Но случалось также, особенно в те дни, когда, несмотря на бодрые прогнозы отца, паше освобождение казалось весьма сомнительным, что я представлял себе Катрин мертвой, погребенной в снегу, среди вымершей, разрушенной деревни. Помню, как плакал я при мысли о ее гибели, заодно жалея и себя, и отца с матерью, и Ноэми. И тогда и, не веривший в бога, вдруг взывал: «Боже, спаси нас!» Вскочив с постели, я зажигал свечу и ставил ее на столик перед классной фотографией, словно перед иконой.
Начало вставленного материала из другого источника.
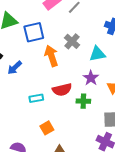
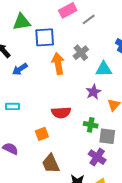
red semicircle: (62, 90) -> (61, 112), moved
cyan rectangle: (36, 98) -> (12, 106), moved
green cross: (83, 101) -> (91, 125), moved

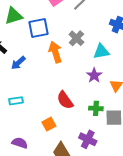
red semicircle: (61, 112) -> (65, 100), turned 66
purple cross: (97, 157) -> (88, 139), moved

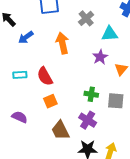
orange arrow: (55, 52) -> (62, 43), moved
red semicircle: (65, 100) -> (45, 76), moved
green cross: (96, 108) -> (91, 94), moved

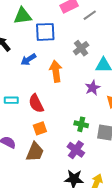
blue arrow: (26, 37) -> (28, 59), moved
brown trapezoid: (60, 130) -> (35, 152), moved, turned -135

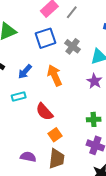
blue square: (45, 32) -> (45, 38), moved
cyan rectangle: (11, 100) -> (19, 96), moved

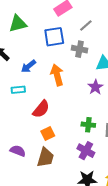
gray line: (72, 12) -> (86, 25), moved
gray cross: (73, 46) -> (80, 49), turned -35
red semicircle: (44, 112) -> (41, 109), turned -108

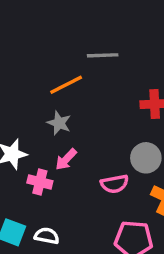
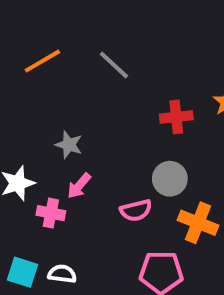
gray line: (103, 55) -> (114, 65), turned 48
orange line: (66, 85) -> (42, 61), moved

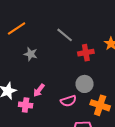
gray line: (114, 65) -> (65, 35), moved
gray star: (69, 145) -> (31, 54), moved

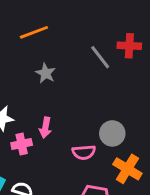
red cross: (86, 53) -> (129, 46), moved
pink arrow: (39, 90) -> (45, 128), turned -40
pink cross: (26, 105) -> (22, 144), turned -32

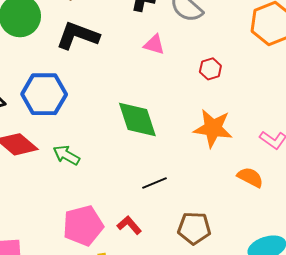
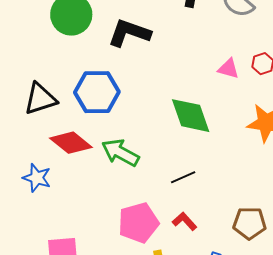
pink triangle: (154, 45) -> (228, 69), moved
green arrow: (66, 155) -> (120, 153), size x1.4
black line: (155, 183) -> (183, 177), moved

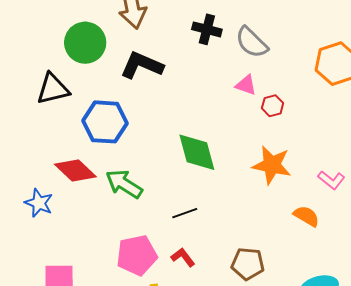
pink triangle: (228, 69) -> (246, 85), moved
black triangle: (40, 99) -> (53, 89), moved

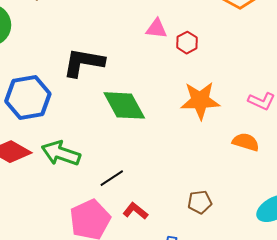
black L-shape: (142, 65) -> (84, 62), moved
black line: (185, 213) -> (112, 178), moved
brown pentagon: (248, 264) -> (200, 202), size x0.7

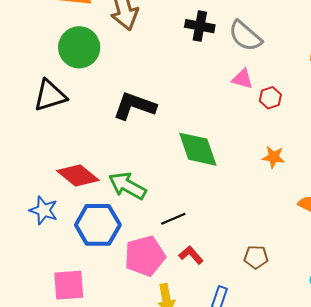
black L-shape: (84, 62) -> (135, 106), moved
blue hexagon: (28, 97) -> (98, 225), moved
orange star: (200, 100) -> (273, 157), size x0.6

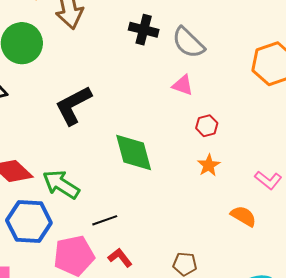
red hexagon: (270, 98) -> (207, 126), moved
black L-shape: (135, 106) -> (73, 105), turned -51
orange star: (273, 157) -> (209, 165), turned 30

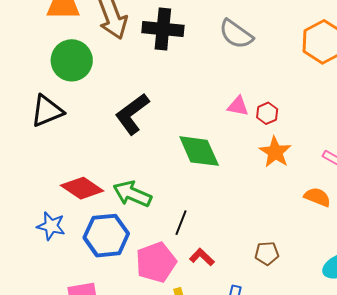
black cross: (144, 30) -> (163, 29), moved, size x1.4
pink triangle: (183, 85) -> (238, 106), moved
orange star: (209, 165) -> (275, 152), size x1.4
black line: (105, 220) -> (181, 223), turned -40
Внезапно погода изменилась (Па отметил это в своем дневнике), но изменилась вовсе не так, как мы надеялись. Странное солнце, в течение двух недель постоянно озарявшее небосклон своим багровым светом, вновь исчезло. Однажды утром вместо привычного нам неба, чья прозрачная глубина хоть частично успокаивала нас, мы увидали низко нависший, свинцово-тяжелый потолок цвета лавы. Ни звука, ни единого дуновения ветра… В девять часов еще не рассвело, только снег излучал свою мертвенную белизну. Подавленные, мы молча смотрели на эти грозные тучи, словно готовые раздавить нас, как жернов, и я подумал: если они предвещают новую снежную бурю, на этот раз она занесет нас окончательно и бесповоротно.
Даже в более критических обстоятельствах Па всегда находил ободряющие слова, но в это утро и он прямо онемел от неожиданности, и я увидел по его лицу, что он совсем приуныл.
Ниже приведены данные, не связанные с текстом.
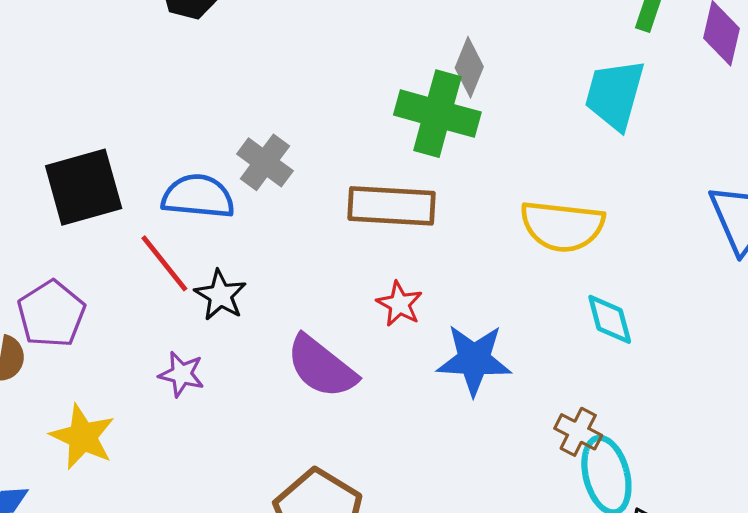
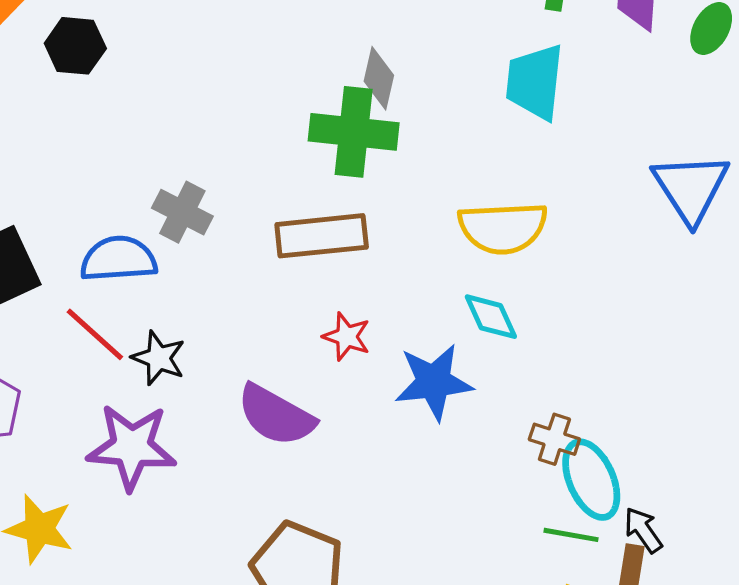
cyan diamond: (610, 319) -> (491, 317), moved
purple star: (182, 374) -> (132, 447), size x1.8

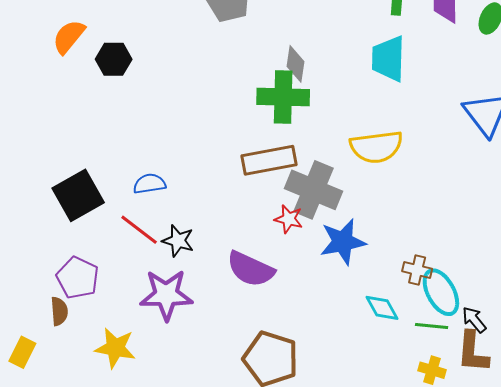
gray cross: (182, 212) -> (314, 190), moved, size x1.6
blue semicircle: (119, 259) -> (150, 184), size x0.7
cyan diamond: (491, 317) -> (382, 308), moved

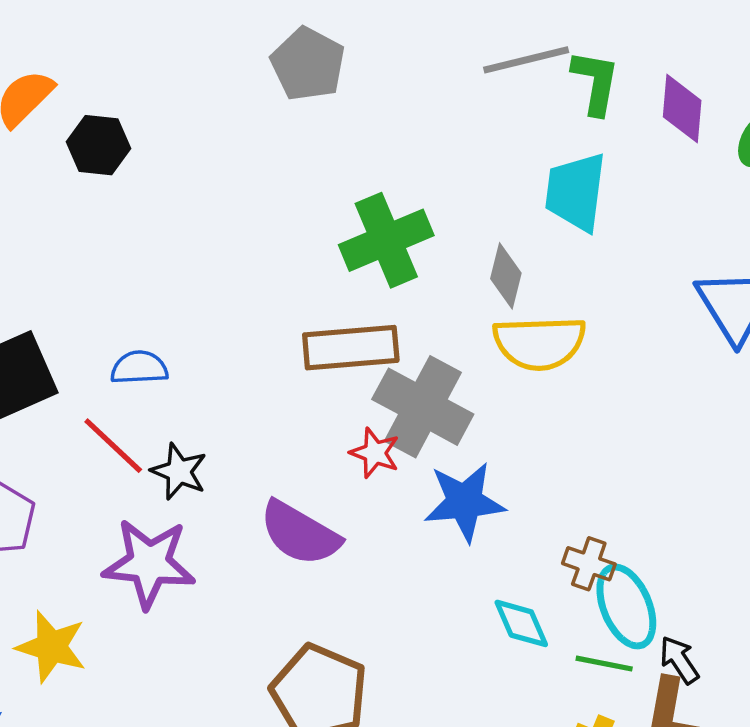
gray diamond: (296, 64) -> (506, 276), moved
green cross: (283, 97) -> (386, 240), turned -30

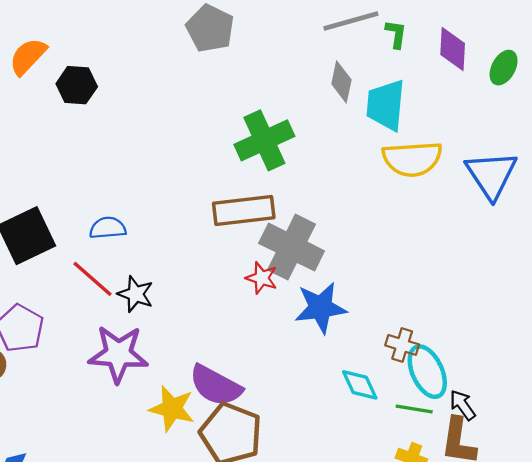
green L-shape: (595, 82) -> (396, 34), size x0.7
gray diamond: (506, 276) -> (341, 82), moved
yellow semicircle: (539, 343) -> (412, 159), moved
purple semicircle: (300, 533) -> (216, 385), moved
yellow star: (51, 647) -> (172, 409), moved

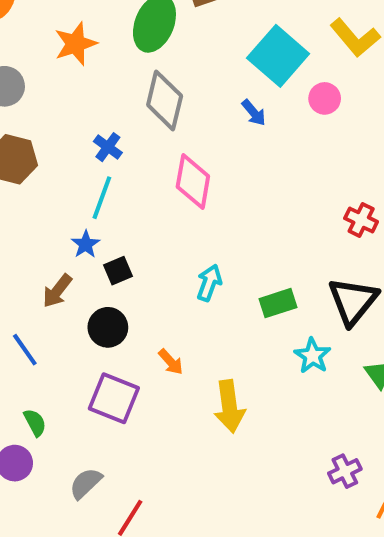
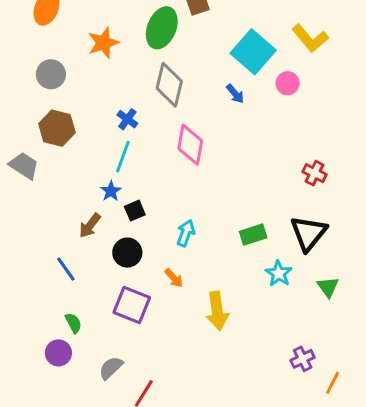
cyan arrow: (209, 283) -> (186, 233), moved

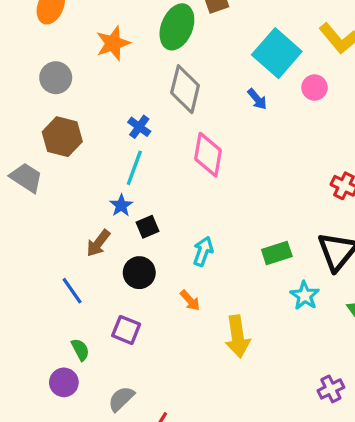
purple square: (132, 305) -> (126, 330), moved, size x0.7

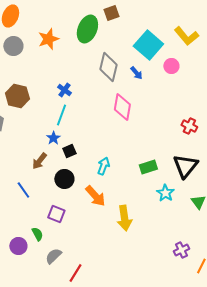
gray circle: (56, 78) -> (13, 46), moved
gray diamond: (185, 89) -> (108, 67), moved
pink diamond: (208, 155) -> (122, 107), moved
orange arrow: (190, 300) -> (95, 196), size x1.6
green semicircle: (80, 350) -> (37, 234), moved

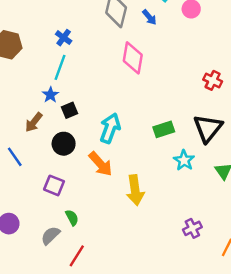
cyan arrow: (103, 166) -> (110, 128), size x1.4
green semicircle: (37, 234) -> (72, 218), moved
purple cross: (181, 250) -> (192, 228), moved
Весь день напролет мы по очереди поднимались на террасу посмотреть, что там творится, и каждый раз боясь обнаружить свежие сугробы. Но ничего такого не произошло. Нам бы радоваться этому, но неподвижная тяжесть туч казалась такой гнетущей, что нам все время чудилась какая-то новая страшная угроза.
Ночь наступила странно быстро, точно в середине зимы, и когда перед ужином отец попросил меня сбегать наверх и взглянуть, что там делается, я подчинился с тайным страхом. Взобравшись на лестницу, я просунул наверх только руку с лампой. Меня проняла дрожь, и, даже не ступив на помост, я быстренько скатился вниз.
Внизу я доложил:
— Все то же самое. Очень темно, ничего не видно, но снег не идет.
— Ну и прекрасно, дальше бы так. Ты что-то слишком быстро обернулся.
— Очень холодно наверху.
— Тем лучше, это хороший признак.
И однако, тревога продолжала мучить нас; мы сидели за столом, понурив головы и почти не разговаривая.
Ночью мне показалось, что кошмар, в котором мы жили, сгустился вокруг нас еще сильнее. Укрывшись одеялом, я прочел сочиненную мной самим молитву: «Боже, сделай так, чтобы снег больше не шел!» Потом: «Защити Катрин!» И в заключение: «Дай нам мужества, особенно моей бедной маме, которая так в нем нуждается!» Я подумал о мертвых: как им, должно быть, холодно и одиноко лежать на кладбище, и что осталось после стольких лет от бабушки, дедушки, тети Агаты: одни кости да зубы в истлевших гробах. Я мысленно проникал под землю и видел все это — особенно зубы, белеющие во мраке.